The integration with the local community is part of the success of our hotel projects. We always encourage the use of local materials and try to involve local artists and craftsmen to support the local community. 

In your travels, would you support hotels and tourism companies that do little to nothing for the good of communities and the environment?  How do we make hotels more accountable around sustainability? 

No, I do not. I think that there needs to be stricter rules and regulations in the tourism sector regarding this so hotels that do not fulfil them should simply not open. Creating good examples of hotels that are truly sustainable and successful, where there is appreciation of the harmony between product and hotel guest, can have a ripple effect. 

A great reset is anticipated post Covid-19.  What 3 changes must happen NOW to get people to change attitudes and behaviour?  

It must be NOW that the awareness of the urgency needs to be conveyed and a clear plan needs to be constructed with a timeline. In my field of architecture and design, we need to implement sustainability design considerations to adhere to guidelines and frameworks of companies like EarthCheck.  We need to be accountable and transparent, and we need to convince our owners that “it must be NOW”. 

 Can we have wellbeing without sustainability (defined as wellbeing for our world, for people and planet)? 

No we cannot have wellbeing if ‘Mother Nature’ is being destroyed by our species. We are part of nature and we go back to nature. We have to respect and conserve the beauty given to all of us collectively.  For me, the fact that the beauty of our earth is for free is a big present. 

Should governments make sustainability mandatory? 

Absolutely. If governments were more strict, we would have less loopholes. I do think that it should be on the agenda for hotels to fulfil certain sustainability standards.

What is your personal favorite place to stay that’s trying hard to be accountable and transparent around sustainability with no greenwash allowed? 

I have been at the WhitePod hotel with my family and we all loved it. And also The Brando in French Polynesia. Both are also amazing locations. 

What legacy would you like to leave behind from your leadership? 

I hope I can contribute to make the world a more beautiful and sustainable place through my design and architecture work.  I teach at the Institut Paul Bocuse in Lyon and share my experience with students to create awareness of the importance of our environment, how they should be supporting the sustainability movement and apply it wherever they end up working. 

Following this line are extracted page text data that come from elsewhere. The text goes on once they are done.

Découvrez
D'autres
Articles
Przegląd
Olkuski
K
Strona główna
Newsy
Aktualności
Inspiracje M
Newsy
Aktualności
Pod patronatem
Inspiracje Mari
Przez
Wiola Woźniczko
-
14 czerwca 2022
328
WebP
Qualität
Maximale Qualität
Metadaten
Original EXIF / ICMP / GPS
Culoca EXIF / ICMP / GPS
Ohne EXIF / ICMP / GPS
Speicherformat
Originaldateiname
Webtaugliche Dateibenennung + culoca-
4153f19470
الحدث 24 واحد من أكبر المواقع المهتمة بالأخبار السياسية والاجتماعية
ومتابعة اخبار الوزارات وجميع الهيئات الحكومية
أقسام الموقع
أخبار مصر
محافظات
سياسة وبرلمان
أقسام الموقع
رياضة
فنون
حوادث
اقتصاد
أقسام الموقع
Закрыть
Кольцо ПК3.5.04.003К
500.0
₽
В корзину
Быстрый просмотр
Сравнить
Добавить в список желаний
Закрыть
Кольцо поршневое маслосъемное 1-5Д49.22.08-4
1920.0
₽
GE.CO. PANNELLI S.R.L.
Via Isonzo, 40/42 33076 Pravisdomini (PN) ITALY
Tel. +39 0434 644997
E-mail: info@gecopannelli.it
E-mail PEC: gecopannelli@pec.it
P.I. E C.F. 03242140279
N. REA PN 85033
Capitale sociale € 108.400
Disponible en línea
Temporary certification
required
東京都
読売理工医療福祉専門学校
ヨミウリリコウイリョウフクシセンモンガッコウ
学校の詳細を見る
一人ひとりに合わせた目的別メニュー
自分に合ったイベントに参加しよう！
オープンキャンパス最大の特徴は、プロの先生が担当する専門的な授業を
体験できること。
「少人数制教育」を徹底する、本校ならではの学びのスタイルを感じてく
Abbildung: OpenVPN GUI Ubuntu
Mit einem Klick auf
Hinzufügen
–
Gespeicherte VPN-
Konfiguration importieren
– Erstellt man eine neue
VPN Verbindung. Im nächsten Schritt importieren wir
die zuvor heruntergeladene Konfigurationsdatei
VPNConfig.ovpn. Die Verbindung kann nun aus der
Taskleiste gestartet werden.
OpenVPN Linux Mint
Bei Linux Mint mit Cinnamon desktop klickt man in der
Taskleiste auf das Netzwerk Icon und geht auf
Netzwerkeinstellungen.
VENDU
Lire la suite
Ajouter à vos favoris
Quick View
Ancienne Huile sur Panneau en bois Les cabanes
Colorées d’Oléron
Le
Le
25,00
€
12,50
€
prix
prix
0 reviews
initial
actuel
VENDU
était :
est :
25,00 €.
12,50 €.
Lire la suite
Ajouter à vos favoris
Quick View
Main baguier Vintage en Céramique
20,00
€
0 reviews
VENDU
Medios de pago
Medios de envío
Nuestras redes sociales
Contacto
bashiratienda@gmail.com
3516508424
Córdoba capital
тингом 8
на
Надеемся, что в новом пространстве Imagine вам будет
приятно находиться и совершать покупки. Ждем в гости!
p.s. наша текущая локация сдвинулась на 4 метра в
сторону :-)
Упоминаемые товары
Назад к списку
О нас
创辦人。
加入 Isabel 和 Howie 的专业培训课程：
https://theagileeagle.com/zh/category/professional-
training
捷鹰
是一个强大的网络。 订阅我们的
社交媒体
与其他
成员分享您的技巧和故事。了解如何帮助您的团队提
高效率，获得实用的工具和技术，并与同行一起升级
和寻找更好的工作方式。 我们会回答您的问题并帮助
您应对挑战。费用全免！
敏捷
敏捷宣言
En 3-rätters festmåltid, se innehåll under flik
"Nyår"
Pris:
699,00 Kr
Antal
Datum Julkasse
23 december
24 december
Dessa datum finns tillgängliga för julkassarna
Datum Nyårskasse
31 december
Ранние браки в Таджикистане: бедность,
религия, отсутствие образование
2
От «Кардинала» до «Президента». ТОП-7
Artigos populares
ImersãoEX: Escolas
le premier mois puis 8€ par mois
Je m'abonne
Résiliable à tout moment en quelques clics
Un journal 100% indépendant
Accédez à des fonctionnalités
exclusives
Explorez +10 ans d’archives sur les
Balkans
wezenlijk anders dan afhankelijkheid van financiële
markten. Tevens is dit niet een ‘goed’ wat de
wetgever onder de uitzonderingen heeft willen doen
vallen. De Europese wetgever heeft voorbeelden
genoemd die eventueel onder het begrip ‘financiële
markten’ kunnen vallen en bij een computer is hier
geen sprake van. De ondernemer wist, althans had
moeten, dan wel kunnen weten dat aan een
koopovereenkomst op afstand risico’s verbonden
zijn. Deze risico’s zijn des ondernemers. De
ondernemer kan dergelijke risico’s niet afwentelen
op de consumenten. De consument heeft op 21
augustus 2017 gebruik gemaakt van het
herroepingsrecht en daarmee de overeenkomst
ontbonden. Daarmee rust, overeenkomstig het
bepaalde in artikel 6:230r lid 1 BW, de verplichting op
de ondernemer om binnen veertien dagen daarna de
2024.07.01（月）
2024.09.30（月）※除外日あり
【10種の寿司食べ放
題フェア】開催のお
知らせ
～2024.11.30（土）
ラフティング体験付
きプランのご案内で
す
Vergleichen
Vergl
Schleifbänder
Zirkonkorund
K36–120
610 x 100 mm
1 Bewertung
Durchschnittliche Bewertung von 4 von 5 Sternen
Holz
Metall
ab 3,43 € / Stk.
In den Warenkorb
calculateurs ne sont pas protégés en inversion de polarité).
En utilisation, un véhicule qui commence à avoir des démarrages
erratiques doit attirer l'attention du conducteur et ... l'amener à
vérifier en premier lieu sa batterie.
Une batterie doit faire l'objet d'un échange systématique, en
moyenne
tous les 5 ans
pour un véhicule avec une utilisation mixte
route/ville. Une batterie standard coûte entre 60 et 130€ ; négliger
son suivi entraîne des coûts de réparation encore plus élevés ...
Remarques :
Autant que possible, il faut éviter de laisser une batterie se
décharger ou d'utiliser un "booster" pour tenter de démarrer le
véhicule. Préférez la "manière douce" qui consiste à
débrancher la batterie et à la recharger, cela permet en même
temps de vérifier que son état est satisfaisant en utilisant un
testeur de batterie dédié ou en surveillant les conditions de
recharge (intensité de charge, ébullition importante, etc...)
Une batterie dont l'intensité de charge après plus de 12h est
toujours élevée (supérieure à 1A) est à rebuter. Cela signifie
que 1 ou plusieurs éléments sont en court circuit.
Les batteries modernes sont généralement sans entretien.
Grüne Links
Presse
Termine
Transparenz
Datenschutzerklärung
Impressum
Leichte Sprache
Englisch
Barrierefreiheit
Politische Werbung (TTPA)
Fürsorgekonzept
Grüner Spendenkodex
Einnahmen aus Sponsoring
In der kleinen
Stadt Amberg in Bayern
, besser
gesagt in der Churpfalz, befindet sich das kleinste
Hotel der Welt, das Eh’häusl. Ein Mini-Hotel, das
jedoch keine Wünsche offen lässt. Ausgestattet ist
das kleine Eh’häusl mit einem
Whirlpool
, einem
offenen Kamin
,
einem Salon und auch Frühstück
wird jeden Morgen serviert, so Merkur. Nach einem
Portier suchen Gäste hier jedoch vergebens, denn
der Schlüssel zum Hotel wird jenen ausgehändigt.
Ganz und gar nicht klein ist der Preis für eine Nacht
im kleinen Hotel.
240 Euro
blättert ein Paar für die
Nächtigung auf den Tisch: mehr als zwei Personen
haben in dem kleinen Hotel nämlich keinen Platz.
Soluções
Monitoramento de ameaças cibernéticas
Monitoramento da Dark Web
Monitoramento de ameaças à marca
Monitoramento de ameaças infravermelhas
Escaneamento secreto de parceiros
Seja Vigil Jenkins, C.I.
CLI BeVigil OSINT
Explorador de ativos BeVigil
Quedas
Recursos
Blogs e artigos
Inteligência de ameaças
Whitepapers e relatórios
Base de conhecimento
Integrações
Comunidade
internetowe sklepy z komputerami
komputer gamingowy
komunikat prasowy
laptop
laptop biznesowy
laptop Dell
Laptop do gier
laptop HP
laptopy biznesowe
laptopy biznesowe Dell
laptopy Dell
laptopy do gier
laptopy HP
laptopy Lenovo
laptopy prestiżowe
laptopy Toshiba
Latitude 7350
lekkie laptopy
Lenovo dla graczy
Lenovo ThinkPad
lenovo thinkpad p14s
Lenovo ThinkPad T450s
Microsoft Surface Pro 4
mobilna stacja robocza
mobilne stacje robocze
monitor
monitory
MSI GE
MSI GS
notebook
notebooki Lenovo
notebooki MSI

I have a tech company that is a marketplace for educational activities for children. For hotels across the world, we’d like to roll out an offline version called mykidsy playground with only sustainable and recycled materials used to design furniture for toddlers up to teenagers to enable hotels to teach children sustainability in these playgrounds. My goal is to reach 100 million children in my lifetime that will have a better life by learning life skills and contributing to less carbon footprint on our planet. 

Who is your greatest influence?   Best advice you have been given?  

I had a very philosophical professor at UCLA who was also one of my mentors in life. He told me “Don’t do something different if it’s not better” and to innovate something that would enhance the lives of people. I am interested in purposeful design that solves problems and inspires.

Your best advice to the young generations concerned about their future?

If you can believe it, you can see it! Be a visionary and your dreams will come true if you truly believe in them. The sky’s the limit!  Make changes now and be aware about protecting our planet. Educate yourself and do not compromise as this would be self harm in the long term. 

Any regrets? 

No, I do believe that our lives unfold in perfect order, but we need to see certain signs that make us grow on a constant basis.